If the year 2012 conditioned music fans to anything — other than the fact that “Call Me Maybe” is inescapable, and the only way to mount a true offense is to just give into its charms already — it’s the cultural inevitability that is the re-formed mid-’90s lineup of Guided By Voices, and the Pavlovian sense that, every four to six months, GBV will be releasing another record, so pull on your Bee Thousand t-shirt and prepare your mind for a lengthy parade of punchy, to-the-point, lo-fi power-pop gems. The band’s fourth record since re-forming, English Little League, is the first one that suggests that Pollard, Sprout, and company may be a bit strapped for ideas, however.
It was bound to happen. GBV unleashed Let’s Go Eat the Factory and Class Clown Spots A UFO on the world last year, and they were a bullet-train to yesteryear, to the reckless DIY abandon of ’90s indie-rock, to a time before the Internet got fast and when Pavement was still a thing; The Bears At Lunch arrived in November, and it seemed that GBV were somehow, improbably, getting even better. It was almost too good to be true, these halcyon days of ye olde twenty-twelve, when Lord Pollard and his merry band of musical rapscallions unleashed hooky, no-frills power-pop at such an overwhelming clip.

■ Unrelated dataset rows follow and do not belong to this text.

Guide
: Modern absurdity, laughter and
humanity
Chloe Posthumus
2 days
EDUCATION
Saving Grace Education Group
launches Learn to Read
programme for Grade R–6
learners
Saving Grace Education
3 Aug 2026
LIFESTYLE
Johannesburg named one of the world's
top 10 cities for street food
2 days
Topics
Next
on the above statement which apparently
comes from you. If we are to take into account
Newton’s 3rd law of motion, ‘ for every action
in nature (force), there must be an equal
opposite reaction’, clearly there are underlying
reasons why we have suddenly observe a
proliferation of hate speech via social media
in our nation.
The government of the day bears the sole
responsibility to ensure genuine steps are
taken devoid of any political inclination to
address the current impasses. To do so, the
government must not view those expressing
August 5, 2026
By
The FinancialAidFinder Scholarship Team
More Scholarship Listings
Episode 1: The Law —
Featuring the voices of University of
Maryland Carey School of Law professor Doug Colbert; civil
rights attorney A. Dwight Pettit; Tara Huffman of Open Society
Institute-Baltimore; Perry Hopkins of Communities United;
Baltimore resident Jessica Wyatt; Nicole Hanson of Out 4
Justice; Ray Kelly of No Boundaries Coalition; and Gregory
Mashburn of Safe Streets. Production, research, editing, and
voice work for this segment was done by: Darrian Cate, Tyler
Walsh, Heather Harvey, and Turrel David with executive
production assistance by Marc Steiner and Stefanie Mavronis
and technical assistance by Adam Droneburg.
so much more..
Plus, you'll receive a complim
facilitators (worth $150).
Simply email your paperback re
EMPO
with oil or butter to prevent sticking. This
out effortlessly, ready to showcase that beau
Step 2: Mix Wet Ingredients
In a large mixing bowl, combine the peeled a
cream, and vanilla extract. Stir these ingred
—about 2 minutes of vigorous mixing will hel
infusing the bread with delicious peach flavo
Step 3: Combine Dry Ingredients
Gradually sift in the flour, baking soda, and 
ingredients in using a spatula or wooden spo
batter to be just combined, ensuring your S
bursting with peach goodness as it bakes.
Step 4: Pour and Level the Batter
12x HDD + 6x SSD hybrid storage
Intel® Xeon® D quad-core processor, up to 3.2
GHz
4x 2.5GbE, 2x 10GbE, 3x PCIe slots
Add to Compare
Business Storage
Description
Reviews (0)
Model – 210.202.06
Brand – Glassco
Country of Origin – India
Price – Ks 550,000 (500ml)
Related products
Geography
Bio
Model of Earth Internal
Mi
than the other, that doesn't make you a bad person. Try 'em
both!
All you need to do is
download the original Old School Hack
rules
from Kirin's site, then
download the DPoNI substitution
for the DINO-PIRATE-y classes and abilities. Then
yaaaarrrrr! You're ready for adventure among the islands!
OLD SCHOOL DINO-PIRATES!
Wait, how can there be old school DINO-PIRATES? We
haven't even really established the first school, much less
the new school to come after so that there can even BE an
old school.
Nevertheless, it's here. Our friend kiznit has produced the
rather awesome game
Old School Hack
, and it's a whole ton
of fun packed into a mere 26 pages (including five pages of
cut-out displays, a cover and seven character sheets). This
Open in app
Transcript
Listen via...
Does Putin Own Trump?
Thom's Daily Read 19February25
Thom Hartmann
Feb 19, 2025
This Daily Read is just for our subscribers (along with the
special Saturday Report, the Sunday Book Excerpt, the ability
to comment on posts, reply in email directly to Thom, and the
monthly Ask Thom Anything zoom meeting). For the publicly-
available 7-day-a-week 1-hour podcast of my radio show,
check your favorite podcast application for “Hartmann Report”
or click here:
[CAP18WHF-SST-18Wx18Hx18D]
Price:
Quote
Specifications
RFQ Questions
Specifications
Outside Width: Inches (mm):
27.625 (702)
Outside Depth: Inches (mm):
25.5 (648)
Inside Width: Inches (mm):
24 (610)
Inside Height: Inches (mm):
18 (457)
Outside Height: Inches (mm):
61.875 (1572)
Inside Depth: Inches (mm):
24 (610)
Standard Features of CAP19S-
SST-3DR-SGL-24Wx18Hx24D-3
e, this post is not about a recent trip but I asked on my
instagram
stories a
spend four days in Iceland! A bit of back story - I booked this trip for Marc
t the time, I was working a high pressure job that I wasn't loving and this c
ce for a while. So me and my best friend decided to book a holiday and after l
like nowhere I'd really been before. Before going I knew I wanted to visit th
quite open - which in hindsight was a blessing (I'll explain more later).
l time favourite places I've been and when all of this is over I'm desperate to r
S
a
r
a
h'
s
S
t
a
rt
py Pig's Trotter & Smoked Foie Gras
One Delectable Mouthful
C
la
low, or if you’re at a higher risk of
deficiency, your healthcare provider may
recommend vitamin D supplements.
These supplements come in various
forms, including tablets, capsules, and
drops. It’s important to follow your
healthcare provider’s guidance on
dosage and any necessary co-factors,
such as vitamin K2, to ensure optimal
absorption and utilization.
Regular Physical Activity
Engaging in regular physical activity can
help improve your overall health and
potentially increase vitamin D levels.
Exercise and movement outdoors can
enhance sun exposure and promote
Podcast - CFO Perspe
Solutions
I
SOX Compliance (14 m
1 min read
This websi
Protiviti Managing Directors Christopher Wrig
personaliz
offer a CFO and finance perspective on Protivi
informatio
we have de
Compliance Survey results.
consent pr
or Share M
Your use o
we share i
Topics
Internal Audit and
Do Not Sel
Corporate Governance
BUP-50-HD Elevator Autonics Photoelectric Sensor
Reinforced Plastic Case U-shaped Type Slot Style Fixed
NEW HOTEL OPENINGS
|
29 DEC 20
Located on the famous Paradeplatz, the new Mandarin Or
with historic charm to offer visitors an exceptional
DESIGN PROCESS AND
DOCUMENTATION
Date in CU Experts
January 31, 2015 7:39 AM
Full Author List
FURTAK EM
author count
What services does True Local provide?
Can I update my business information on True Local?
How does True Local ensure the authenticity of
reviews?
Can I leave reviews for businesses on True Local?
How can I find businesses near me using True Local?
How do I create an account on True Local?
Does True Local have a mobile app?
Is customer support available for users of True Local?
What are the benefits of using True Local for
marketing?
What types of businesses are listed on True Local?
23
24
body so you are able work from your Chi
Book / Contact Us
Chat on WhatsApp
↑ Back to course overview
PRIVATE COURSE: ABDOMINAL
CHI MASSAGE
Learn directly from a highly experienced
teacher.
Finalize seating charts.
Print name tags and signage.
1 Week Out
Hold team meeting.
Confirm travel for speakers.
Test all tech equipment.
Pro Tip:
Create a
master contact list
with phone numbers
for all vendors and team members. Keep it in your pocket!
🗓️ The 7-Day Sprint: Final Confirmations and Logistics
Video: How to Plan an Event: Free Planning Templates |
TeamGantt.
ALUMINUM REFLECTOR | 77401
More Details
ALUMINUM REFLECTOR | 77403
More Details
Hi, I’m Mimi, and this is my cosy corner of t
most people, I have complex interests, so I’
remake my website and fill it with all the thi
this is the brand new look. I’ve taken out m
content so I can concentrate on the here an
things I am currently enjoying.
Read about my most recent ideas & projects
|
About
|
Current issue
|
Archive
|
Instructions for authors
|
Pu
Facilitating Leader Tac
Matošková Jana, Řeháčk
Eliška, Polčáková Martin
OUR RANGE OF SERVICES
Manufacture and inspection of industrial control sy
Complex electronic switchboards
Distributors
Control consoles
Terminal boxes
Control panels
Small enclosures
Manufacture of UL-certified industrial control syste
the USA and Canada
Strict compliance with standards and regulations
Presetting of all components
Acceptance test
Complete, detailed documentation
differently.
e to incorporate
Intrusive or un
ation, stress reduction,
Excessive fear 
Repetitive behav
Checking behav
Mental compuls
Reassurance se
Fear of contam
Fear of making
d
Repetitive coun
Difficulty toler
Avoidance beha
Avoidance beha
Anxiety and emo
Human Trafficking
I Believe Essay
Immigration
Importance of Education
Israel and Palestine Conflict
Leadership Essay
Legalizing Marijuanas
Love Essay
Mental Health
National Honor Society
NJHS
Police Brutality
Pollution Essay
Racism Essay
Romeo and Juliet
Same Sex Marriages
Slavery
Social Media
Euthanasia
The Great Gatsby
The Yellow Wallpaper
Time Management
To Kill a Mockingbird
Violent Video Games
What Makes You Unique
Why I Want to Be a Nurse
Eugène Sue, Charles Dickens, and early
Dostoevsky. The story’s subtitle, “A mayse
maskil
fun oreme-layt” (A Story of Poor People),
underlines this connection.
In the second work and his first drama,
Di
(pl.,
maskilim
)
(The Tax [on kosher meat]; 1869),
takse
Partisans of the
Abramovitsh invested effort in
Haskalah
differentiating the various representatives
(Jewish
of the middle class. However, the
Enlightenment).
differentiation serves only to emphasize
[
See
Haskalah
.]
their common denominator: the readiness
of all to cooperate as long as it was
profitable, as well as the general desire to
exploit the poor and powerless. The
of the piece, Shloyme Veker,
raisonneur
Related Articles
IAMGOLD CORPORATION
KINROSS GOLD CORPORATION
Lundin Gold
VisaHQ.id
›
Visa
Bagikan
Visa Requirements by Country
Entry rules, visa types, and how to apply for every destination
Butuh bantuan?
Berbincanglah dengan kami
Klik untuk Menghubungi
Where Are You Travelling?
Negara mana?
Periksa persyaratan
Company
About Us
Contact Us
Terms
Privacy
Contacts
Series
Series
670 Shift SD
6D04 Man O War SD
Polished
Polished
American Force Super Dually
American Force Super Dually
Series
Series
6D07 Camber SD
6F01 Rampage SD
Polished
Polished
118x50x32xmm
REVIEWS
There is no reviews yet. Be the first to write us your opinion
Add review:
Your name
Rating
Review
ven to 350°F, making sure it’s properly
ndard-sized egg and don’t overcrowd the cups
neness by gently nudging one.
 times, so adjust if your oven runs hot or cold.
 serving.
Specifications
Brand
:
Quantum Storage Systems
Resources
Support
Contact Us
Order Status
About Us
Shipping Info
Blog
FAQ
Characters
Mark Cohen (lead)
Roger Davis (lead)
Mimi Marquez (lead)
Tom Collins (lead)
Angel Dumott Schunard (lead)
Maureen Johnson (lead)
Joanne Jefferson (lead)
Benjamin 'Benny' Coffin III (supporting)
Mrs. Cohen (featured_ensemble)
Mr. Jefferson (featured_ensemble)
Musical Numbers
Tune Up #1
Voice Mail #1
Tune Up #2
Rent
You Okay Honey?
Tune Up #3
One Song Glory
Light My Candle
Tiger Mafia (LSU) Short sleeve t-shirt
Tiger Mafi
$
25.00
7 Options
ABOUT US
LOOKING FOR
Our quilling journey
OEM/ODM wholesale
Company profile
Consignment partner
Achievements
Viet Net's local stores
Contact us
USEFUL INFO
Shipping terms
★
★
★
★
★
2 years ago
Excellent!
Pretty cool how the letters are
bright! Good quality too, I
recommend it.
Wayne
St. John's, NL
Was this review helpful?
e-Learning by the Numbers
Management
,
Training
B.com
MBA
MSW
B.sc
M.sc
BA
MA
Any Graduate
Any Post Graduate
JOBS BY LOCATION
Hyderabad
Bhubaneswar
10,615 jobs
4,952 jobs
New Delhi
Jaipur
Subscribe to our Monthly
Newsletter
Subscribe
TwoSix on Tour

English Little League is far from crap; Robert Pollard and Tobin Sprout know their way around a song, after all (if songs were people, Pollard’s output alone could populate a small country), and their craft and work ethic remains as remarkable as ever. The problem is that so few of the tunes feel memorable this time around. Guided By Voices are an appealing band not only in their remarkable quality to quantity ratio, but in the way they latch onto a snatch of song, and perform only as much as is necessarily, bailing before the whole thing becomes overkill. (Consider one of the band’s most enduring songs, “Game Of Pricks”: you could clean it up, draw it out, and have a perfectly acceptable mid-’90s alt-rock radio jam, but it’s over and in the can before it revs up, leaving us salivating.) It’s not so much quality control that makes GBV so potent — a band with a discography this extensive is bound to have its share of filler on wax — but rather an unwillingness to pad individual songs with superfluous ideas. But songs like “A Burning Glass” and “Biographer Seahorse”, neither one long even by Guided By Voices’ ratatat standards, feel uniquely plodding and tuneless in a way we haven’t seen from the rejuvenated band. The band’s penchant for half-cooked ideas committed to record as interludes or song fragments doesn’t really crop up here, either; and those can be the most exciting aspects of a GBV platter.
The best tunes are good, sure. Opener “Xeno Pariah” has the sort of arpeggiated riff that serves as comfort food to anyone that was paying attention to music in the ’90s. Sprout standout “Islands (She Talks in Rainbows)” coasts on an indelible melody and Sprout’s appealingly detached vocal, and “Sir Garlic Breath” is a GBV track of a distinct vintage, achieving a sort of beauty despite its synergy between Pollard’s distorted vocal and the sparse majesty of the guitar track.
And yet, somehow, it’s not enough; for the first time since those bygone days of 2012, Guided By Voices have released an album that isn’t up to the new standards they’ve set for themselves. It’s hardly terrible, but it’s curiously inessential; fortunately, if we remember everything that 2012 taught us, we know there’s more Guided By Voices just around the corner.